/ref-nms

Official codebase for "Ref-NMS: Breaking Proposal Bottlenecks in Two-Stage Referring Expression Grounding"

Primary LanguagePythonMIT LicenseMIT

Ref-NMS

Official codebase for AAAI 2021 paper "Ref-NMS: Breaking Proposal Bottlenecks in Two-Stage Referring Expression Grounding".

Prerequisites

The following dependencies should be enough. See environment.yml for complete environment settings.

  • python 3.7.6
  • pytorch 1.1.0
  • torchvision 0.3.0
  • tensorboard 2.1.0
  • spacy 2.2.3

Data Preparation

Follow instructions in data/README.md to setup data directory.

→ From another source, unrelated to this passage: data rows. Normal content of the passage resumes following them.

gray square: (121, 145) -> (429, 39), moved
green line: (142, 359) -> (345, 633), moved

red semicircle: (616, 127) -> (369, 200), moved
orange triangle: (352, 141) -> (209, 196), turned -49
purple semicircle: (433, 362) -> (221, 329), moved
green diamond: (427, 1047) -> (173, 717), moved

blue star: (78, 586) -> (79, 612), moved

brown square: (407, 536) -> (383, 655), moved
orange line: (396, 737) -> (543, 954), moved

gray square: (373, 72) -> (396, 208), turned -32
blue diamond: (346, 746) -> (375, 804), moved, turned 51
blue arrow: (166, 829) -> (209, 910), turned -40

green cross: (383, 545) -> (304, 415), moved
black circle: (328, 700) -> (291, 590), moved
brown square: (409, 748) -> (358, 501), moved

Run following script to setup cache directory:

sh scripts/prepare_data.sh

This should generate following files under cache directory:

  • vocabulary file: std_vocab_<dataset>_<split_by>.txt
  • selected GloVe feature: std_glove_<dataset>_<split_by>.npy
  • referring expression database: std_refdb_<dataset>_<split_by>.json
  • critical objects database: std_ctxdb_<dataset>_<split_by>.json

Train

Train with binary XE loss:

PYTHONPATH=$PWD python tools/train_att_vanilla.py --dataset refcoco --split-by unc

Train with ranking loss:

PYTHONPATH=$PWD python tools/train_att_rank.py --dataset refcoco --split-by unc

We use tensorboard to monitor the training process. The log file can be found in tb folder.

Evaluate Recall

Save Ref-NMS proposals:

PYTHONPATH=$PWD python tools/save_ref_nms_proposals.py --dataset refcoco --split-by unc --tid <tid> --m <loss_type>

<loss_type> can be either att_vanilla for binary XE loss or att_rank for rank loss.

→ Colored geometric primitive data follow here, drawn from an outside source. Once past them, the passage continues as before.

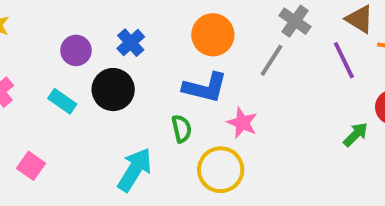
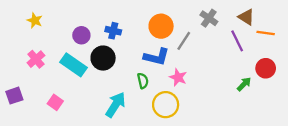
blue cross: (131, 43) -> (113, 31), turned -35
gray line: (272, 60) -> (184, 41), moved
cyan rectangle: (62, 101) -> (73, 65), size x1.6

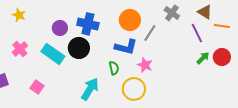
blue cross: (113, 31) -> (88, 24), size x1.5
green arrow: (244, 84) -> (203, 58), moved

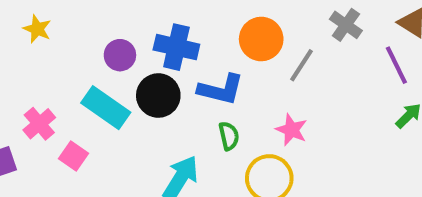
blue L-shape: (126, 47) -> (221, 89), moved
pink cross: (20, 49) -> (39, 124), moved
pink square: (37, 87) -> (74, 156), moved

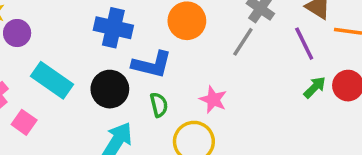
purple circle: (120, 55) -> (17, 33), moved
gray line: (302, 65) -> (243, 42), moved
black circle: (158, 95) -> (110, 89), moved

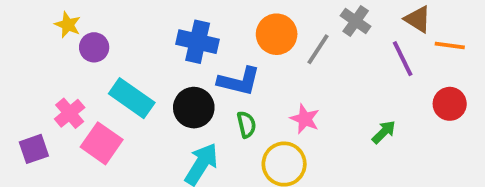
gray line: (243, 42) -> (318, 49), moved
green arrow: (315, 87) -> (384, 132), moved
pink square: (24, 122) -> (102, 143), size x1.5

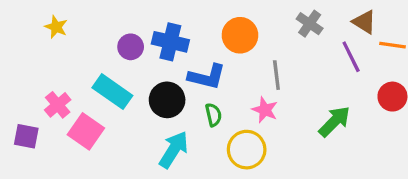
purple circle: (94, 47) -> (131, 47), moved
gray line: (318, 49) -> (276, 75), moved, turned -40
green arrow: (384, 132) -> (334, 121), size x1.5
purple square: (34, 149) -> (26, 136), turned 30

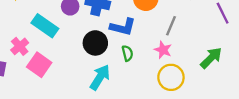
gray line: (276, 75) -> (171, 26), turned 30
cyan rectangle: (112, 92) -> (45, 26), moved
yellow circle: (247, 150) -> (171, 77), moved

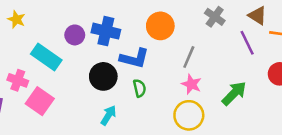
pink cross: (20, 46) -> (18, 80), turned -30
pink star: (163, 50) -> (191, 84), moved
cyan arrow: (100, 77) -> (108, 115), size x0.7

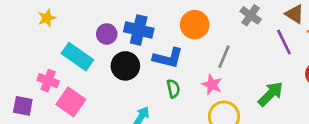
yellow star: (16, 19) -> (47, 18), turned 30
black circle: (103, 76) -> (125, 66), moved
pink star: (191, 84) -> (212, 85), moved

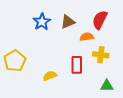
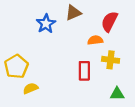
brown triangle: (68, 22) -> (73, 13), moved
yellow semicircle: (50, 76) -> (31, 88), moved

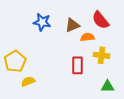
brown triangle: (73, 13) -> (72, 25), moved
red semicircle: (109, 21) -> (101, 20), turned -66
blue star: (46, 24) -> (42, 22), turned -30

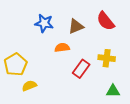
orange semicircle: (87, 37) -> (62, 48), moved
red rectangle: (77, 65) -> (81, 69), turned 36

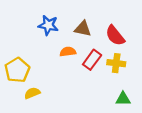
red semicircle: (106, 21) -> (115, 36), moved
brown triangle: (76, 26) -> (83, 29), turned 35
red rectangle: (81, 69) -> (92, 60), moved

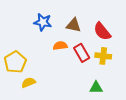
red rectangle: (92, 60) -> (82, 53), turned -66
green triangle: (123, 99) -> (96, 88), moved

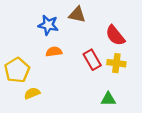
brown triangle: (74, 25) -> (77, 15), moved
orange semicircle: (60, 46) -> (54, 52), moved

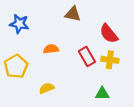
blue star: (48, 25) -> (19, 24), moved
yellow semicircle: (32, 93) -> (47, 88), moved

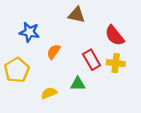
blue star: (19, 24) -> (29, 32), moved
orange semicircle: (51, 49) -> (54, 52), turned -48
green triangle: (102, 94) -> (78, 84), moved

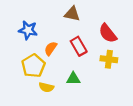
red rectangle: (92, 60) -> (79, 46), moved
yellow pentagon: (17, 70) -> (33, 66), moved
yellow semicircle: (49, 93) -> (46, 87), turned -144

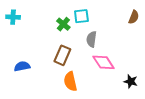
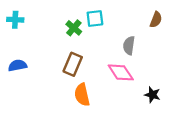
gray semicircle: (91, 39) -> (129, 45), moved
blue semicircle: (22, 66) -> (18, 65), moved

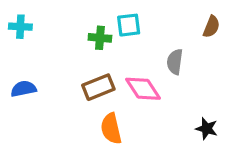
green cross: (74, 28) -> (100, 38), turned -35
brown rectangle: (73, 64) -> (98, 87), turned 45
pink diamond: (121, 72) -> (143, 89), moved

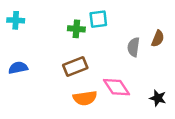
brown semicircle: (211, 27) -> (158, 39), moved
pink diamond: (143, 89) -> (117, 87), moved
orange semicircle: (111, 129) -> (85, 98), turned -85

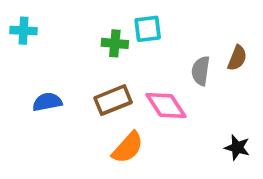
blue semicircle: (18, 68) -> (47, 102), moved
pink diamond: (117, 87) -> (166, 106), moved
orange semicircle: (85, 98) -> (128, 148), turned -40

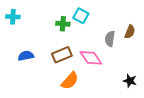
cyan square: (148, 29) -> (81, 16), turned 35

Evaluate recall on referent object:

PYTHONPATH=$PWD python tools/eval_proposal_hit_rate.py --m <loss_type> --dataset refcoco --split-by unc --tid <tid> --conf <conf>

conf parameter is the score threshold used to filter Ref-NMS proposals. It should be picked properly so that the recall of the referent is high while the number of proposals per expression is around 8-10.

Evaluate recall on critical objects:

PYTHONPATH=$PWD python tools/eval_proposal_ctx_recall.py --m <loss_type> --dataset refcoco --split-by unc --tid <tid> --conf <conf>

Evaluate REG Performance

Save MAttNet-style detection file:

PYTHONPATH=$PWD python tools/save_matt_dets.py --dataset refcoco --split-by unc --m <loss_type> --tid <tid> --conf <conf>

This script will save all the detection information needed for downstream REG evaluation to output/matt_dets_<loss_type>_<tid>_<dataset>_<split_by>_<top_N>.json.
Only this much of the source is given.